# Instructions

Please read through all cells in this notebook carefully.

**⭐Tasks that you need to do to complete the study are marked by stars.**

**⭐You can run cells using the run arrow (<span style="font-family: monospace">▶</span>) in the top toolbar or with Run->Run Selected Cell.**

# Background questions

**⭐ In the code block below, please answer the questions.**

In [None]:
# How many months/years of Python coding experience do you have?
# ANSWER HERE:

# Do you have any experience with machine learning (ML) programming? If yes, how many months/years?
# ANSWER HERE:

# Please record the current time (hours and minutes) that you are answering this question.
# This will be used only to measure the time it took to complete the study.
# ANSWER HERE:

## Introduction

In this task, we will ask you to generate *feature contribution explanations* of ML model predictions using the Pyreal python library.

A **feature contribution explanation** shows how much each feature contributed to an ML model's prediction. Contributions are negative if a given feature value decreased the model prediction, and positive if it increased the model prediction.

For example, consider a model that predicts the sale price of a house. A feature contribution explanation may tell you that the price increased by \\$8,000 because the house is in a good neighborhood, and decreased by \\$1,000 because it has two bedrooms. This information could be shown as a table with the following data:

| Feature | Value | Contribution |
|---|---|---|
| Neighborhood Quality | Good | 8000 |
| Bedrooms | 2 | -1000 |

## How to Use Pyreal

Pyreal is python library that generates ML model explanations such as feature contribution explanations.

To use Pyreal, you must first make a RealApp object, which takes in data, a trained ML model, and a list of transformers. We will provide any data, model, or transformers you need to complete the tasks in this study.

You can then use the RealApp to generate explanations on the input data of interest, and then use Pyreal's **visualize** module to make graphs of the explanations.
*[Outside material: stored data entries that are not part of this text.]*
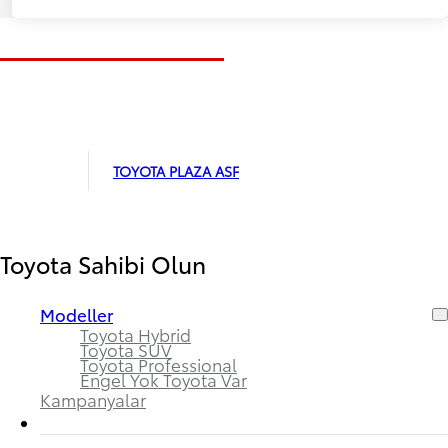
TOYOTA PLAZA ASF
Toyota Sahibi Olun
Modeller
Toyota Hybrid
Toyota SUV
Toyota Professional
Engel Yok Toyota Var
Kampanyalar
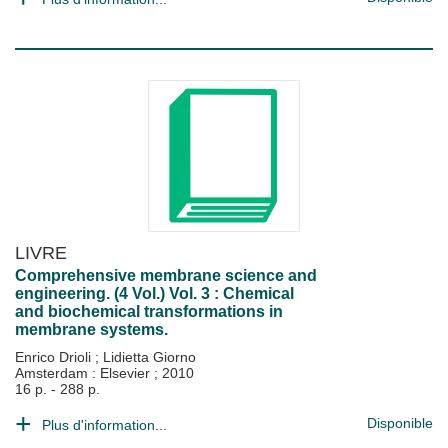
LIVRE
Comprehensive membrane science and
engineering. (4 Vol.) Vol. 3 : Chemical
and biochemical transformations in
membrane systems.
Enrico Drioli
;
Lidietta Giorno
Amsterdam : Elsevier
;
2010
16 p. - 288 p.
Disponible
Plus d'information...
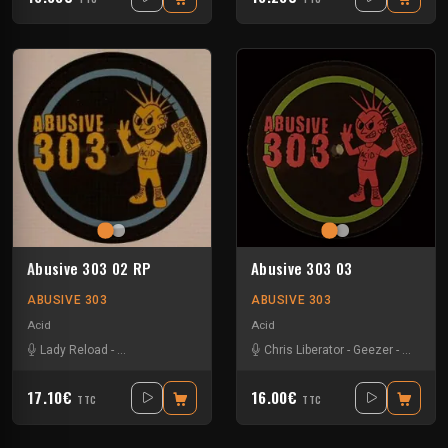
Abusive 303 02 RP
Abusive 303 03
ABUSIVE 303
ABUSIVE 303
Acid
Acid
Lady Reload
-
Mobile Dogwash
-
Tik Tok
Chris Liberator
-
Geezer
-
Squat 
17.10€
16.00€
TTC
TTC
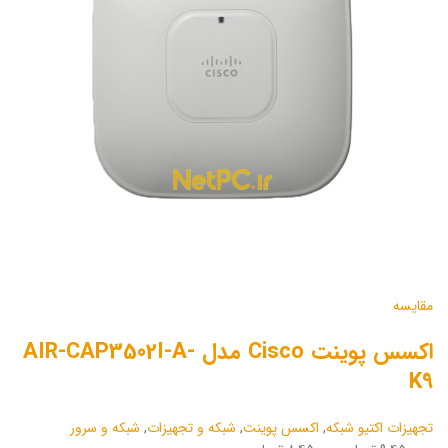
مقایسه
اکسس پوینت Cisco مدل AIR-CAP3502I-A-
K9
تجهیزات اکتیو شبکه
,
اکسس پوینت
,
شبکه و تجهیزات
,
شبکه و سرور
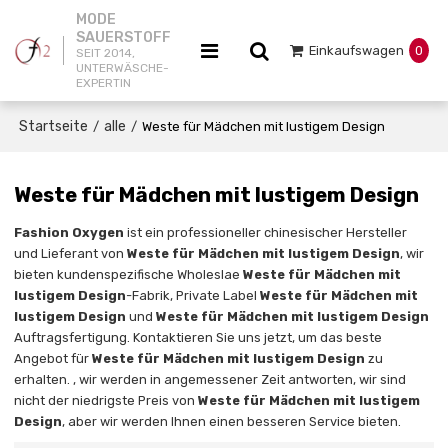
MODE
SAUERSTOFF
Einkaufswagen
0
SEIT 2014,
UNTERWÄSCHE-
EXPERTIN
Startseite
alle
/
/
Weste für Mädchen mit lustigem Design
Weste für Mädchen mit lustigem Design
Fashion Oxygen
ist ein professioneller chinesischer Hersteller
und Lieferant von
Weste für Mädchen mit lustigem Design
, wir
bieten kundenspezifische Wholeslae
Weste für Mädchen mit
lustigem Design
-Fabrik, Private Label
Weste für Mädchen mit
lustigem Design
und
Weste für Mädchen mit lustigem Design
Auftragsfertigung. Kontaktieren Sie uns jetzt, um das beste
Angebot für
Weste für Mädchen mit lustigem Design
zu
erhalten. , wir werden in angemessener Zeit antworten, wir sind
nicht der niedrigste Preis von
Weste für Mädchen mit lustigem
Design
, aber wir werden Ihnen einen besseren Service bieten.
**⭐ Run the sample code below for an example of how to use Pyreal. You can use/copy this code throughout the study as needed.**

For more information on how to use Pyreal, you can consult the [documentation](https://dtail.gitbook.io/pyreal). However, the sample code below should be sufficient to complete this user study.


In [None]:
import joblib
import pandas as pd
from pyreal import RealApp
from pyreal.visualize import feature_bar_plot

DIR_BIKE = "../datasets/bike-sharing/"

# Required components - these will be given to you ------------------------------------
# Training dataset
data_train = pd.read_csv(DIR_BIKE + "bike-sharing_train-data.csv")
y_train = data_train["cnt"]
X_train = data_train.drop(columns="cnt")

# Pretrained prediction pipeline (transforms data and makes predictions using a machine learning (ML) model)
pipeline = joblib.load(DIR_BIKE + "bike-sharing_pipeline.pkl")

# Input data to explain
days_of_interest = pd.read_csv(DIR_BIKE + "bike-sharing_input.csv")
# -------------------------------------------------------------------------------------

# Use this sample code for the tasks below -------------------------------------------
# Create new explanation application object from the sklearn pipeline
realapp = RealApp.from_sklearn(pipeline, X_train=X_train, y_train=y_train)

# Produce a feature contribution explanations
exp = realapp.produce_feature_contributions(days_of_interest)

# Visualize the explanation for the first day
feature_bar_plot(exp[0], num_features=8, select_by="absolute")

# Visualize the explanation for the second day
feature_bar_plot(exp[1], num_features=8, select_by="absolute")
# -------------------------------------------------------------------------------------

**⭐ Run the cell below to initialize data access filepaths.**


In [None]:
DIR_BASE = "../datasets/"
DIR_CALIFORNIA = DIR_BASE + "california-housing/"
DIR_CHURN = DIR_BASE + "cell-phone-churn/"
DIR_STUDENT = DIR_BASE + "student-performance/"

## Dataset 1: Iranian Churn data

### Preparing data and model

We will be asking you to generate interpretable explanations on multiple datasets. We will begin with the [Iranian Churn Dataset](https://archive.ics.uci.edu/dataset/563/iranian+churn+dataset).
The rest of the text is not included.